**Exercise prompt:** All of the data that follows should be given again exactly, without its images.

[Exercise input — start]

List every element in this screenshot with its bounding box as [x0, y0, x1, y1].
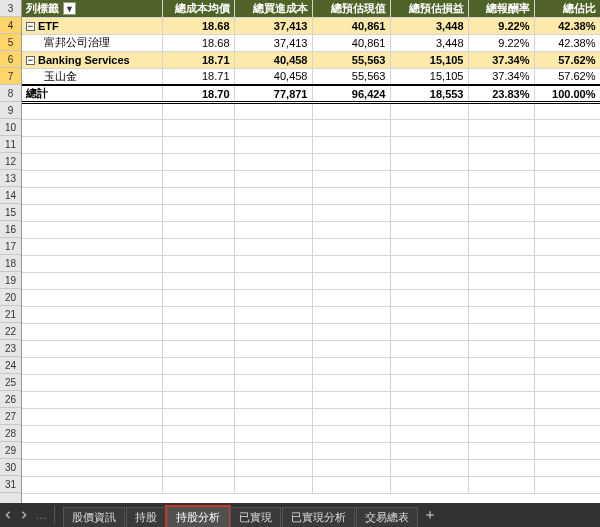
row-header[interactable]: 16	[0, 221, 21, 238]
cell[interactable]: 40,861	[312, 34, 390, 51]
cell[interactable]: 57.62%	[534, 68, 600, 85]
tab-nav-next-icon[interactable]	[16, 504, 32, 526]
cell[interactable]: 77,871	[234, 85, 312, 103]
group-row-banking[interactable]: −Banking Services 18.7140,45855,56315,10…	[22, 51, 600, 68]
tab-quote-info[interactable]: 股價資訊	[63, 507, 125, 527]
cell[interactable]: 37,413	[234, 34, 312, 51]
tab-holdings[interactable]: 持股	[126, 507, 166, 527]
row-header[interactable]: 20	[0, 289, 21, 306]
table-row[interactable]	[22, 392, 600, 409]
table-row[interactable]	[22, 256, 600, 273]
leaf-row[interactable]: 玉山金 18.7140,45855,56315,10537.34%57.62%	[22, 68, 600, 85]
table-row[interactable]	[22, 460, 600, 477]
cell[interactable]: 37,413	[234, 17, 312, 34]
row-header[interactable]: 18	[0, 255, 21, 272]
col-return[interactable]: 總報酬率	[468, 0, 534, 17]
row-header[interactable]: 24	[0, 357, 21, 374]
cell[interactable]: 15,105	[390, 51, 468, 68]
table-row[interactable]	[22, 477, 600, 494]
table-row[interactable]	[22, 239, 600, 256]
cell[interactable]: 18.71	[162, 51, 234, 68]
cell[interactable]: 40,861	[312, 17, 390, 34]
table-row[interactable]	[22, 205, 600, 222]
filter-dropdown-icon[interactable]: ▼	[63, 2, 76, 15]
leaf-row[interactable]: 富邦公司治理 18.6837,41340,8613,4489.22%42.38%	[22, 34, 600, 51]
table-row[interactable]	[22, 307, 600, 324]
table-row[interactable]	[22, 341, 600, 358]
tab-realized[interactable]: 已實現	[230, 507, 281, 527]
row-header[interactable]: 9	[0, 102, 21, 119]
row-header[interactable]: 4	[0, 17, 21, 34]
row-header[interactable]: 30	[0, 459, 21, 476]
table-row[interactable]	[22, 290, 600, 307]
row-header[interactable]: 7	[0, 68, 21, 85]
cell[interactable]: 18.71	[162, 68, 234, 85]
collapse-icon[interactable]: −	[26, 22, 35, 31]
row-header[interactable]: 29	[0, 442, 21, 459]
row-header[interactable]: 19	[0, 272, 21, 289]
cell[interactable]: 55,563	[312, 51, 390, 68]
row-header[interactable]: 28	[0, 425, 21, 442]
table-row[interactable]	[22, 443, 600, 460]
row-header[interactable]: 12	[0, 153, 21, 170]
cell[interactable]: 3,448	[390, 34, 468, 51]
row-header[interactable]: 10	[0, 119, 21, 136]
row-header[interactable]: 21	[0, 306, 21, 323]
row-header[interactable]: 25	[0, 374, 21, 391]
row-header[interactable]: 5	[0, 34, 21, 51]
cell[interactable]: 9.22%	[468, 34, 534, 51]
row-header[interactable]: 31	[0, 476, 21, 493]
row-header[interactable]: 8	[0, 85, 21, 102]
collapse-icon[interactable]: −	[26, 56, 35, 65]
cell[interactable]: 9.22%	[468, 17, 534, 34]
cell[interactable]: 40,458	[234, 68, 312, 85]
table-row[interactable]	[22, 324, 600, 341]
tab-realized-analysis[interactable]: 已實現分析	[282, 507, 355, 527]
row-header[interactable]: 27	[0, 408, 21, 425]
cell[interactable]: 37.34%	[468, 68, 534, 85]
cell[interactable]: 15,105	[390, 68, 468, 85]
cell[interactable]: 23.83%	[468, 85, 534, 103]
row-header[interactable]: 22	[0, 323, 21, 340]
row-header[interactable]: 15	[0, 204, 21, 221]
row-header[interactable]: 14	[0, 187, 21, 204]
cell[interactable]: 57.62%	[534, 51, 600, 68]
cell[interactable]: 18.68	[162, 34, 234, 51]
table-row[interactable]	[22, 273, 600, 290]
tab-overflow-icon[interactable]: …	[32, 509, 50, 521]
table-row[interactable]	[22, 222, 600, 239]
table-row[interactable]	[22, 137, 600, 154]
total-row[interactable]: 總計 18.7077,87196,42418,55323.83%100.00%	[22, 85, 600, 103]
cell[interactable]: 18.68	[162, 17, 234, 34]
cell[interactable]: 40,458	[234, 51, 312, 68]
cell[interactable]: 55,563	[312, 68, 390, 85]
add-sheet-icon[interactable]: ＋	[419, 506, 441, 524]
tab-nav-prev-icon[interactable]	[0, 504, 16, 526]
table-row[interactable]	[22, 188, 600, 205]
tab-trade-summary[interactable]: 交易總表	[356, 507, 418, 527]
cell[interactable]: 42.38%	[534, 34, 600, 51]
table-row[interactable]	[22, 426, 600, 443]
table-row[interactable]	[22, 120, 600, 137]
col-cost-avg[interactable]: 總成本均價	[162, 0, 234, 17]
col-row-labels[interactable]: 列標籤▼	[22, 0, 162, 17]
sheet[interactable]: 列標籤▼ 總成本均價 總買進成本 總預估現值 總預估損益 總報酬率 總佔比 −E…	[22, 0, 600, 503]
table-row[interactable]	[22, 154, 600, 171]
table-row[interactable]	[22, 103, 600, 120]
row-header[interactable]: 23	[0, 340, 21, 357]
table-row[interactable]	[22, 171, 600, 188]
row-header[interactable]: 26	[0, 391, 21, 408]
col-est-value[interactable]: 總預估現值	[312, 0, 390, 17]
col-est-pl[interactable]: 總預估損益	[390, 0, 468, 17]
row-header[interactable]: 13	[0, 170, 21, 187]
cell[interactable]: 18.70	[162, 85, 234, 103]
cell[interactable]: 42.38%	[534, 17, 600, 34]
cell[interactable]: 37.34%	[468, 51, 534, 68]
table-row[interactable]	[22, 358, 600, 375]
col-weight[interactable]: 總佔比	[534, 0, 600, 17]
row-header[interactable]: 17	[0, 238, 21, 255]
group-row-etf[interactable]: −ETF 18.6837,41340,8613,4489.22%42.38%	[22, 17, 600, 34]
cell[interactable]: 96,424	[312, 85, 390, 103]
row-header[interactable]: 11	[0, 136, 21, 153]
table-row[interactable]	[22, 375, 600, 392]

[Exercise input — finish]

**Written response:**
List every element in this screenshot with its bounding box as [x0, y0, x1, y1].
row-header[interactable]: 16	[0, 221, 21, 238]
cell[interactable]: 40,861	[312, 34, 390, 51]
cell[interactable]: 57.62%	[534, 68, 600, 85]
tab-nav-next-icon[interactable]	[16, 504, 32, 526]
cell[interactable]: 77,871	[234, 85, 312, 103]
group-row-banking[interactable]: −Banking Services 18.7140,45855,56315,10…	[22, 51, 600, 68]
tab-quote-info[interactable]: 股價資訊	[63, 507, 125, 527]
cell[interactable]: 37,413	[234, 34, 312, 51]
tab-holdings[interactable]: 持股	[126, 507, 166, 527]
row-header[interactable]: 20	[0, 289, 21, 306]
table-row[interactable]	[22, 392, 600, 409]
table-row[interactable]	[22, 256, 600, 273]
leaf-row[interactable]: 玉山金 18.7140,45855,56315,10537.34%57.62%	[22, 68, 600, 85]
table-row[interactable]	[22, 460, 600, 477]
cell[interactable]: 37,413	[234, 17, 312, 34]
row-header[interactable]: 18	[0, 255, 21, 272]
col-return[interactable]: 總報酬率	[468, 0, 534, 17]
row-header[interactable]: 24	[0, 357, 21, 374]
cell[interactable]: 15,105	[390, 51, 468, 68]
table-row[interactable]	[22, 477, 600, 494]
table-row[interactable]	[22, 239, 600, 256]
cell[interactable]: 18.71	[162, 51, 234, 68]
cell[interactable]: 40,861	[312, 17, 390, 34]
table-row[interactable]	[22, 205, 600, 222]
filter-dropdown-icon[interactable]: ▼	[63, 2, 76, 15]
leaf-row[interactable]: 富邦公司治理 18.6837,41340,8613,4489.22%42.38%	[22, 34, 600, 51]
table-row[interactable]	[22, 307, 600, 324]
table-row[interactable]	[22, 341, 600, 358]
tab-realized[interactable]: 已實現	[230, 507, 281, 527]
row-header[interactable]: 9	[0, 102, 21, 119]
row-header[interactable]: 4	[0, 17, 21, 34]
row-header[interactable]: 30	[0, 459, 21, 476]
table-row[interactable]	[22, 290, 600, 307]
row-header[interactable]: 7	[0, 68, 21, 85]
cell[interactable]: 18.71	[162, 68, 234, 85]
collapse-icon[interactable]: −	[26, 22, 35, 31]
row-header[interactable]: 29	[0, 442, 21, 459]
row-header[interactable]: 19	[0, 272, 21, 289]
cell[interactable]: 55,563	[312, 51, 390, 68]
row-header[interactable]: 28	[0, 425, 21, 442]
table-row[interactable]	[22, 443, 600, 460]
row-header[interactable]: 12	[0, 153, 21, 170]
cell[interactable]: 3,448	[390, 34, 468, 51]
row-header[interactable]: 10	[0, 119, 21, 136]
row-header[interactable]: 21	[0, 306, 21, 323]
row-header[interactable]: 25	[0, 374, 21, 391]
row-header[interactable]: 5	[0, 34, 21, 51]
cell[interactable]: 9.22%	[468, 34, 534, 51]
row-header[interactable]: 31	[0, 476, 21, 493]
row-header[interactable]: 8	[0, 85, 21, 102]
collapse-icon[interactable]: −	[26, 56, 35, 65]
cell[interactable]: 9.22%	[468, 17, 534, 34]
cell[interactable]: 40,458	[234, 68, 312, 85]
table-row[interactable]	[22, 324, 600, 341]
tab-realized-analysis[interactable]: 已實現分析	[282, 507, 355, 527]
row-header[interactable]: 27	[0, 408, 21, 425]
cell[interactable]: 37.34%	[468, 68, 534, 85]
cell[interactable]: 15,105	[390, 68, 468, 85]
cell[interactable]: 23.83%	[468, 85, 534, 103]
row-header[interactable]: 22	[0, 323, 21, 340]
row-header[interactable]: 15	[0, 204, 21, 221]
row-header[interactable]: 14	[0, 187, 21, 204]
cell[interactable]: 57.62%	[534, 51, 600, 68]
cell[interactable]: 18.68	[162, 34, 234, 51]
table-row[interactable]	[22, 273, 600, 290]
tab-overflow-icon[interactable]: …	[32, 509, 50, 521]
table-row[interactable]	[22, 222, 600, 239]
table-row[interactable]	[22, 137, 600, 154]
total-row[interactable]: 總計 18.7077,87196,42418,55323.83%100.00%	[22, 85, 600, 103]
cell[interactable]: 18.68	[162, 17, 234, 34]
cell[interactable]: 40,458	[234, 51, 312, 68]
cell[interactable]: 55,563	[312, 68, 390, 85]
add-sheet-icon[interactable]: ＋	[419, 506, 441, 524]
tab-nav-prev-icon[interactable]	[0, 504, 16, 526]
table-row[interactable]	[22, 188, 600, 205]
tab-trade-summary[interactable]: 交易總表	[356, 507, 418, 527]
cell[interactable]: 42.38%	[534, 34, 600, 51]
table-row[interactable]	[22, 426, 600, 443]
table-row[interactable]	[22, 120, 600, 137]
col-cost-avg[interactable]: 總成本均價	[162, 0, 234, 17]
col-row-labels[interactable]: 列標籤▼	[22, 0, 162, 17]
sheet[interactable]: 列標籤▼ 總成本均價 總買進成本 總預估現值 總預估損益 總報酬率 總佔比 −E…	[22, 0, 600, 503]
table-row[interactable]	[22, 154, 600, 171]
table-row[interactable]	[22, 103, 600, 120]
row-header[interactable]: 23	[0, 340, 21, 357]
table-row[interactable]	[22, 171, 600, 188]
row-header[interactable]: 26	[0, 391, 21, 408]
col-est-value[interactable]: 總預估現值	[312, 0, 390, 17]
col-est-pl[interactable]: 總預估損益	[390, 0, 468, 17]
row-header[interactable]: 13	[0, 170, 21, 187]
cell[interactable]: 18.70	[162, 85, 234, 103]
cell[interactable]: 42.38%	[534, 17, 600, 34]
cell[interactable]: 37.34%	[468, 51, 534, 68]
table-row[interactable]	[22, 358, 600, 375]
col-weight[interactable]: 總佔比	[534, 0, 600, 17]
row-header[interactable]: 17	[0, 238, 21, 255]
group-row-etf[interactable]: −ETF 18.6837,41340,8613,4489.22%42.38%	[22, 17, 600, 34]
cell[interactable]: 96,424	[312, 85, 390, 103]
row-header[interactable]: 11	[0, 136, 21, 153]
table-row[interactable]	[22, 375, 600, 392]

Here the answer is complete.